Stored data entries

- - - - - - -

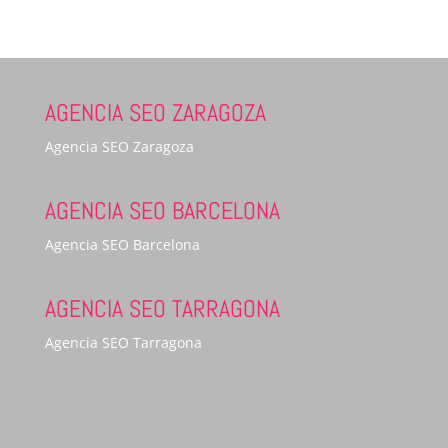
AGENCIA SEO ZARAGOZA
Agencia SEO Zaragoza
AGENCIA SEO BARCELONA
Agencia SEO Barcelona
AGENCIA SEO TARRAGONA
Agencia SEO Tarragona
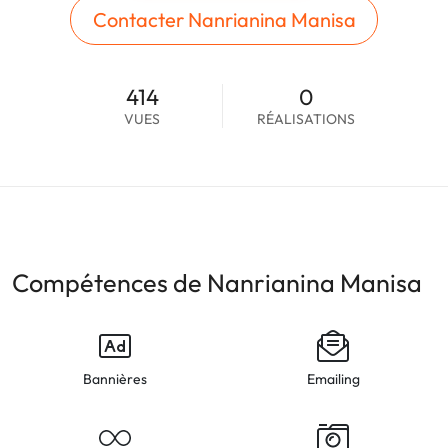
Contacter Nanrianina Manisa
414
0
VUES
RÉALISATIONS
Compétences de Nanrianina Manisa
Bannières
Emailing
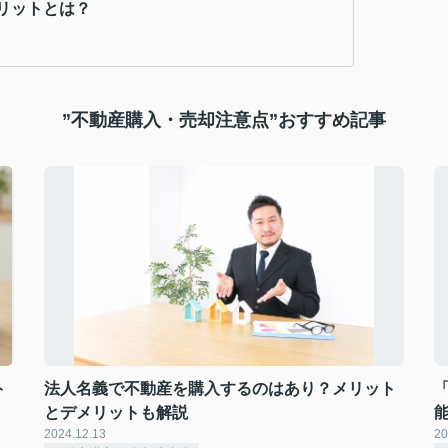
リットとは？
”不動産購入・売却注意点”おすすめ記事
ト
法人名義で不動産を購入するのはあり？メリット
とデメリットも解説
2024.12.13
20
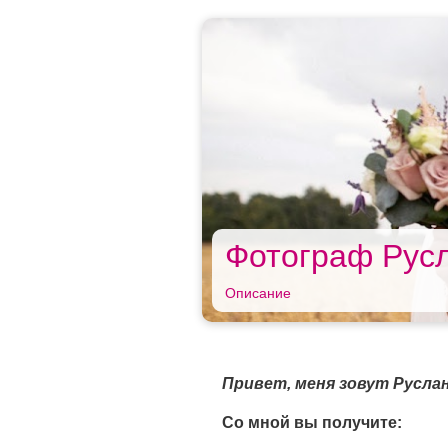
Фотограф Рус
Описание
Привет, меня зовут Русл
Со мной вы получите:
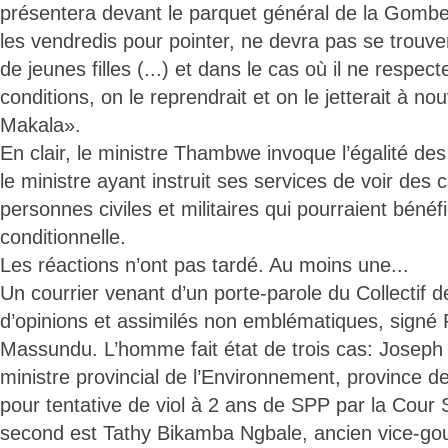
présentera devant le parquet général de la Gombe 
les vendredis pour pointer, ne devra pas se trouv
de jeunes filles (...) et dans le cas où il ne respect
conditions, on le reprendrait et on le jetterait à n
Makala».
En clair, le ministre Thambwe invoque l’égalité des
le ministre ayant instruit ses services de voir des 
personnes civiles et militaires qui pourraient bénéfi
conditionnelle.
Les réactions n’ont pas tardé. Au moins une...
Un courrier venant d’un porte-parole du Collectif d
d’opinions et assimilés non emblématiques, signé
Massundu. L’homme fait état de trois cas: Joseph
ministre provincial de l’Environnement, province d
pour tentative de viol à 2 ans de SPP par la Cour
second est Tathy Bikamba Ngbale, ancien vice-gou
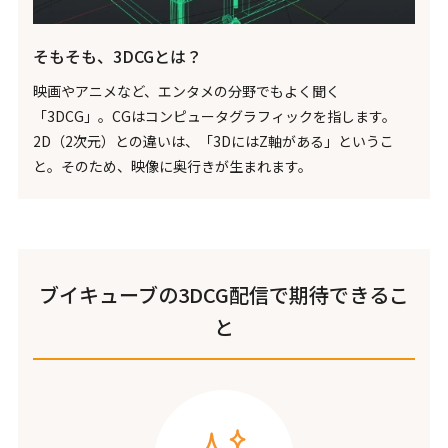
そもそも、3DCGとは？
映画やアニメなど、エンタメの分野でもよく聞く
「3DCG」。CGはコンピュータグラフィックを指します。
2D（2次元）との違いは、「3DにはZ軸がある」というこ
と。そのため、映像に奥行きが生まれます。
ブイキューブの3DCG配信で期待できるこ
と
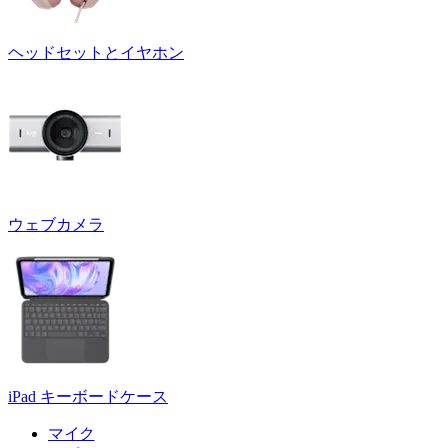
ヘッドセットとイヤホン
ウェブカメラ
iPad キーボードケース
マイク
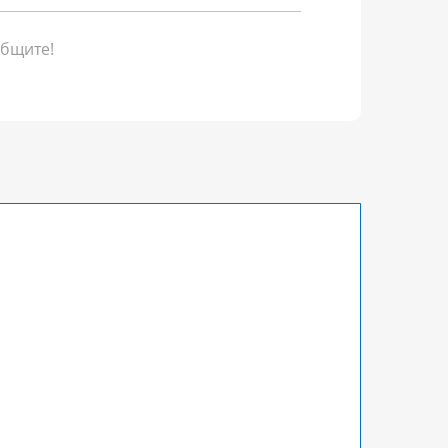
бщите!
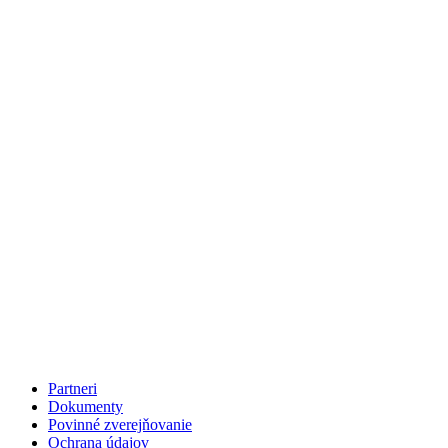
Partneri
Dokumenty
Povinné zverejňovanie
Ochrana údajov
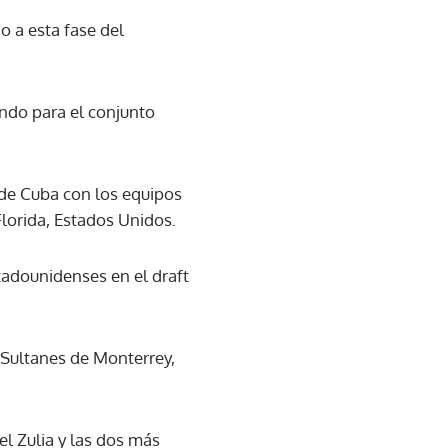
o a esta fase del
ndo para el conjunto
 de Cuba con los equipos
lorida, Estados Unidos.
adounidenses en el draft
 Sultanes de Monterrey,
el Zulia y las dos más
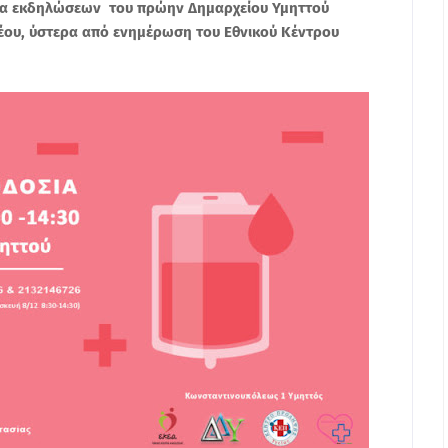
ουσα εκδηλώσεων του πρώην Δημαρχείου Υμηττού
έου, ύστερα από ενημέρωση του Εθνικού Κέντρου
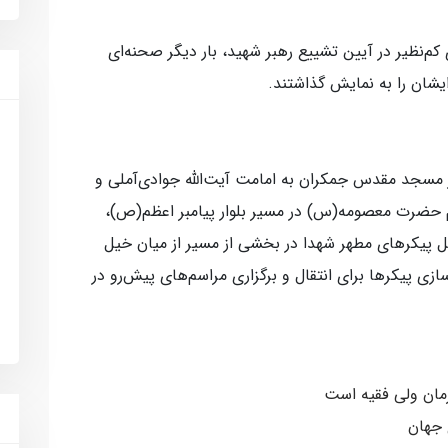
م‌نظیر در آیین تشییع رهبر شهید، بار دیگر صحنه‌ای
یشان را به نمایش گذاشتند.
ر مسجد مقدس جمکران به امامت آیت‌الله جوادی‌آملی و
م حضرت معصومه(س) در مسیر بلوار پیامبر اعظم(ص)،
مل پیکرهای مطهر شهدا در بخشی از مسیر از میان خیل
زی پیکرها برای انتقال و برگزاری مراسم‌های پیش‌رو در
رمان ولی فقیه است
 جهان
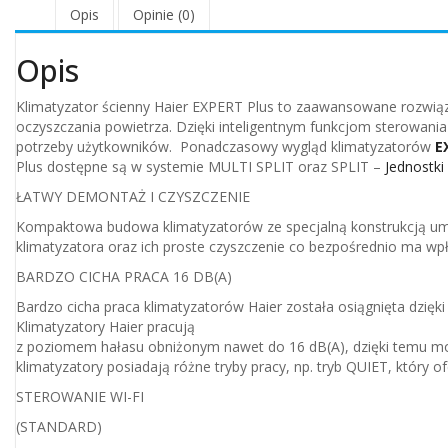
Opis
Opinie (0)
Opis
Klimatyzator ścienny Haier EXPERT Plus to zaawansowane rozwią
oczyszczania powietrza. Dzięki inteligentnym funkcjom sterowania
potrzeby użytkowników. Ponadczasowy wygląd klimatyzatorów
E
Plus dostępne są w systemie MULTI SPLIT oraz SPLIT –
Jednostki
ŁATWY DEMONTAŻ I CZYSZCZENIE
Kompaktowa budowa klimatyzatorów ze specjalną konstrukcją umoz
klimatyzatora oraz ich proste czyszczenie co bezpośrednio ma wpł
BARDZO CICHA PRACA 16 DB(A)
Bardzo cicha praca klimatyzatorów Haier została osiągnięta dzi
Klimatyzatory Haier pracują
z poziomem hałasu obniżonym nawet do 16 dB(A), dzięki temu moga
klimatyzatory posiadają różne tryby pracy, np. tryb QUIET, który 
STEROWANIE WI-FI
(STANDARD)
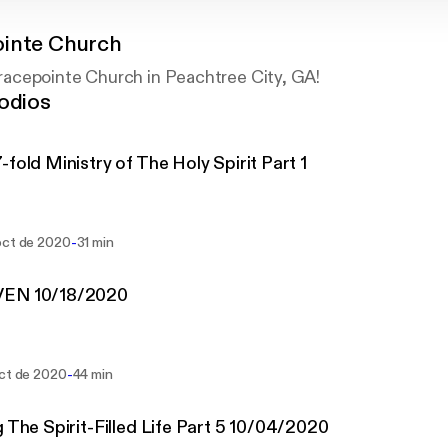
inte Church
cepointe Church in Peachtree City, GA!
odios
-fold Ministry of The Holy Spirit Part 1
-
oct de 2020
31 min
EN 10/18/2020
-
oct de 2020
44 min
g The Spirit-Filled Life Part 5 10/04/2020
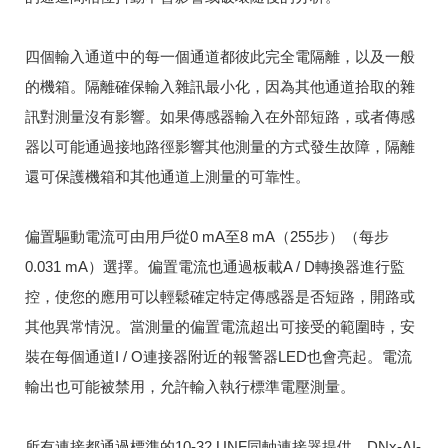
四個輸入通道中的每一個通道都彼此完全電隔離，以及一般
的機箱。
隔離確保輸入雜訊最小化，因為其他通道拾取的雜
訊對測量沒有影響。
如果傳感器輸入在外部短路，或者傳感
器以可能通過接地路徑影響其他測量的方式發生故障，隔離
還可保護機箱和其他通道上測量的可靠性。
偏置驅動電流可由用戶從0 mA至8 mA（255步）（每步
0.031 mA）選擇。
偏置電流也通過板載A / D轉換器進行監
控，使您的應用可以輕鬆確定特定傳感器是否短路，開路或
其他異常情況。
當測量的偏置電流超出可接受的範圍時，安
裝在每個通道I / O連接器附近的報警器LED也會亮起。
電流
輸出也可能被禁用，允許輸入執行標準電壓測量。
所有連接都通過標準的10-32 UNF同軸連接器提供。
DNx-AI-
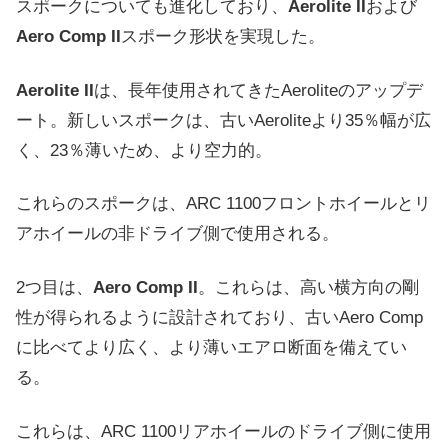
スポークについても進化しており、
Aerolite II
および
Aero Comp II
スポーク形状を実現した。
Aerolite II
は、長年使用されてきたAeroliteのアップデ
ート。新しいスポークは、古いAeroliteより35％幅が広
く、23％薄いため、より空力的。
これらのスポークは、ARC 1100フロントホイールとリ
アホイールの非ドライブ側で使用される。
2つ目は、
Aero Comp II
。これらは、高い横方向の剛
性が得られるように設計されており、古いAero Comp
に比べてより広く、より薄いエアロ断面を備えてい
る。
これらは、ARC 1100リアホイールのドライブ側に使用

- - - - - - -

** WHAT TO WORK ON **
Consider the string "Haier". State how many lines of the data contain it, giving the number alone.

** OUTPUT OF THE EXERCISE **
3